TASK INSTRUCTIONS
The required result is the number of lines in this material containing the word "ottenuto". Write that number and no other text.

# # #

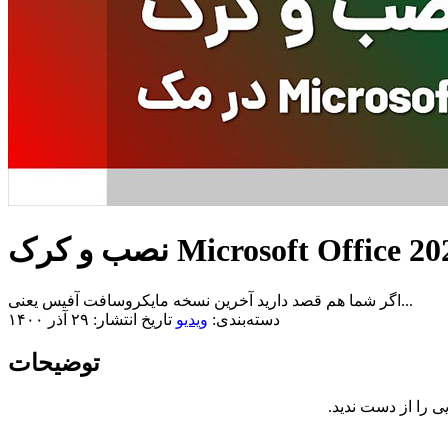
اگر شما هم قصد دارید آخرین نسخه مایکروسافت آفیس یعنی...
دسته‌بندی:
ویدیو
تاریخ انتشار: ۲۹ آذر ۱۴۰۰
توضیحات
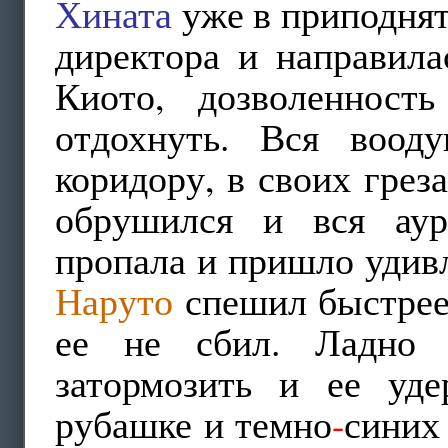
Хината
уже в приподнят
директора и направила
Киото, дозволенност
отдохнуть. Вся воод
коридору, в своих греза
обрушился и вся аур
пропала и пришло удивл
Наруто
спешил быстрее 
ее не сбил. Ладно 
затормозить и ее уд
рубашке и темно
-
синих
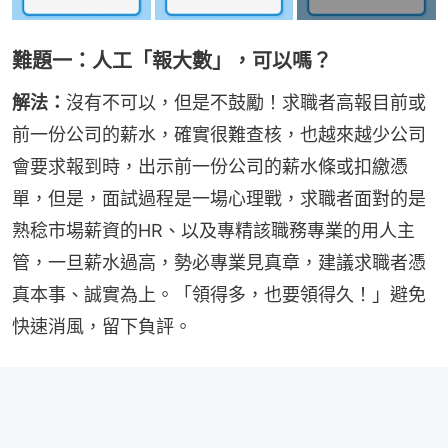
難題一：人工「報大數」，可以嗎？
解法：
沒有不可以，但是不鼓勵！求職者高報目前或
前一份公司的薪水，確實很難查核，也越來越少公司
會要求報到時，出示前一份公司的薪水條或扣繳憑
單，但是，面試過程是一場心理戰，求職者面對的是
熟稔市場薪資的HR、以及專精該職務專業的用人主
管，一旦薪水過高，勢必專業見真章，建議求職者憑
真本事、誠實為上。「領得多，也要領得久！」避免
快速消風，留下負評。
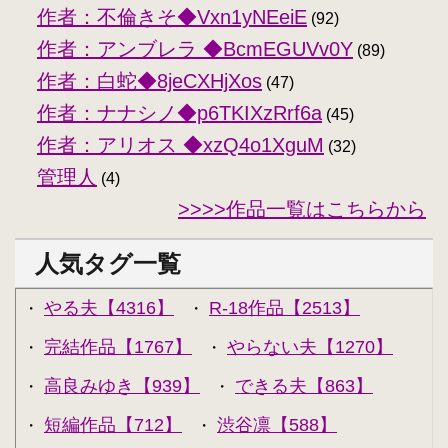
作者：不倫きそ◆Vxn1yNEeiE
(92)
作者：アンブレラ ◆BcmEGUVv0Y
(89)
作者：白蛇◆8jeCXHjXos
(47)
作者：ナナシノ◆p6TKIXzRrf6a
(45)
作者：アリオス ◆xzQ4o1XguM
(32)
管理人
(4)
>>>>作品一覧はこちらから
人気タグ一覧
やる夫【4316】
R-18作品【2513】
・
・
完結作品【1767】
やらない夫【1270】
・
・
高良みゆき【939】
できる夫【863】
・
・
短編作品【712】
渋谷凛【588】
・
・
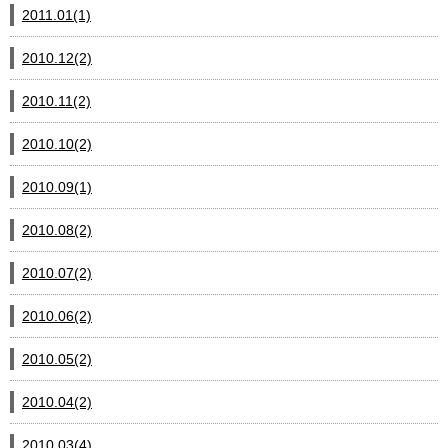
2011.01(1)
2010.12(2)
2010.11(2)
2010.10(2)
2010.09(1)
2010.08(2)
2010.07(2)
2010.06(2)
2010.05(2)
2010.04(2)
2010.03(4)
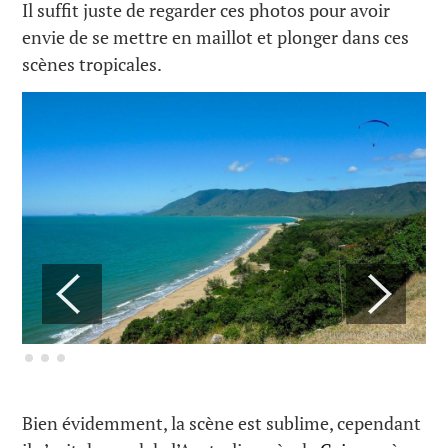
Il suffit juste de regarder ces photos pour avoir
envie de se mettre en maillot et plonger dans ces
scènes tropicales.
Bien évidemment, la scène est sublime, cependant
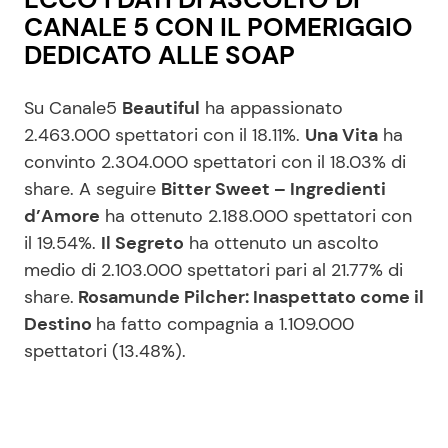
CANALE 5 CON IL POMERIGGIO
DEDICATO ALLE SOAP
Su Canale5
Beautiful
ha appassionato
2.463.000 spettatori con il 18.11%.
Una Vita
ha
convinto 2.304.000 spettatori con il 18.03% di
share. A seguire
Bitter Sweet – Ingredienti
d’Amore
ha ottenuto 2.188.000 spettatori con
il 19.54%.
Il Segreto
ha ottenuto un ascolto
medio di 2.103.000 spettatori pari al 21.77% di
share.
Rosamunde Pilcher: Inaspettato come il
Destino
ha fatto compagnia a 1.109.000
spettatori (13.48%).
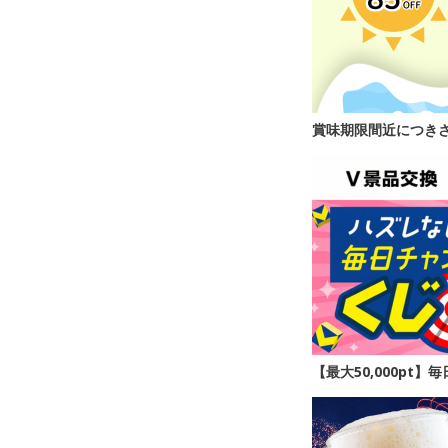
賞味期限間近につき
【最大50,000pt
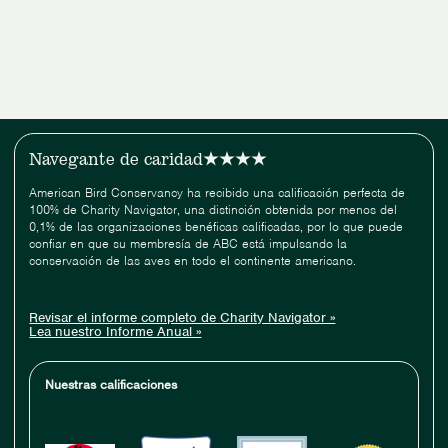
sobre
políticas
aves
favorables
y
para
vidrio
las
aves
en
su
comunidad
Navegante de caridad
American Bird Conservancy ha recibido una calificación perfecta de
100% de Charity Navigator, una distinción obtenida por menos del
0,1% de las organizaciones benéficas calificadas, por lo que puede
confiar en que su membresía de ABC está impulsando la
conservación de las aves en todo el continente americano.
Revisar el informe completo de Charity Navigator »
Lea nuestro Informe Anual »
Nuestras calificaciones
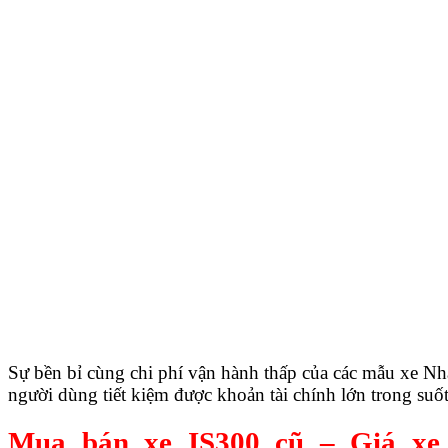
Sự bền bỉ cùng chi phí vận hành thấp của các mẫu xe Nh
người dùng tiết kiệm được khoản tài chính lớn trong suốt
Mua bán xe IS300 cũ – Giá xe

# # #

REPLY
2